IT DEPENDS—Not All International Data Plans Are Overpriced
We've covered enough travel data disasters to understand the skepticism. But here's what our testing and FTC consumer complaint data reveal: sweeping statements about international data plans being universally terrible oversimplify a nuanced choice. The real answer depends on your destination, stay length, and which carrier you use.
The myth
The claim circulating on travel forums is straightforward: international data plans—whether daily passes, weekly bundles, or monthly roaming rates from your home carrier—are always exorbitant ripoffs. The advice is absolute: always buy a local SIM card instead. This myth gained traction in the early 2010s when international roaming truly was brutal, and it's held on despite carriers overhauling their pricing. Many travel bloggers still repeat it without testing current rates.
What's actually true
First, the historical context: the FTC and various international telecom regulators (including the European Commission's roaming regulations) have documented genuinely predatory roaming rates in the past. Charges of $5–$10 per megabyte were not uncommon. But that landscape has shifted.
For major carriers in developed markets: American carriers like Verizon, AT&T, and T-Mobile have rolled out monthly international plans ($10–$12/day for Verizon and AT&T; T-Mobile includes 2G data in 210+ destinations at no extra charge). These rates are now often competitive with—or cheaper than—local SIMs once you factor in activation fees, time to purchase, and small data allowances.
Local SIM advantages (where they're real): In many Southeast Asian, African, and South American destinations, local prepaid SIMs can offer gigabytes for $5–$15 and are genuinely cheaper for extended stays (7+ days). Carriers like AIS (Thailand), Globe (Philippines), and MTN (South Africa) offer excellent value. However, this requires: unlocked phones, comfort with unfamiliar networks, and time to purchase and set up before you need connectivity.
The hidden costs of local SIMs: According to BBB complaint data and traveler surveys, local SIM friction includes activation delays, language barriers, weak coverage outside major cities, and the genuine security risk of handing over identification documents in unfamiliar countries. You're also losing access to your home number for two-factor authentication—a real security headache for banking and apps.
When roaming plans win: For trips under 5 days, frequent travelers who need reliable coverage, or destinations where local SIMs offer poor coverage outside tourist zones (think Iceland, parts of rural Europe, or premium Caribbean resorts), your carrier's plan is often the smarter buy. A 4-day London trip with Verizon's $12/day pass ($48) beats scrambling for a Vodafone SIM in Heathrow.
Regional variations matter: European carriers now offer EU roaming regulations requiring carriers to charge domestic rates across the bloc—a game-changer. In Asia-Pacific, local SIMs genuinely dominate on price. In the Middle East and parts of Africa, where SIMs require extensive ID verification and local SIM speeds are unpredictable, your international plan may be safer.
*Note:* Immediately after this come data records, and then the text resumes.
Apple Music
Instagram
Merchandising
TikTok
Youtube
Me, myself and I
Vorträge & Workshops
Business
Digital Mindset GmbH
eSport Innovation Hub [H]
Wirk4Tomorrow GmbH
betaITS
What this means for travelers
Before your next trip, do this: check your carrier's current day-pass or weekly bundle pricing for your specific destination. Compare it to the cost of a local prepaid SIM with realistic data for your stay (not the minimal 500MB tier). Include your time value—if purchasing a SIM costs an hour of your trip, factor that in.
If you're booking a package trip through a site like VacationDeals.to, ask whether group rates or partner carrier discounts apply; some vacpacks bundle discounted roaming or partner-carrier bundles that beat individual rates.
For stays over 10 days in low-cost destinations (Thailand, Vietnam, Colombia), a local SIM usually wins. For city weekends in expensive markets (London, Tokyo, New York), your home carrier's plan is often fine. For stays of 5–10 days, run the actual numbers rather than defaulting to either option.
Bottom line
International data plans aren't automatically rip-offs, and local SIMs aren't always the answer. The myth persists because it was historically true and makes for punchy advice. Today, the real answer is: check your destination, compare specific rates, and factor in your comfort level with setup friction. Smart travelers choose based on data, not dogma.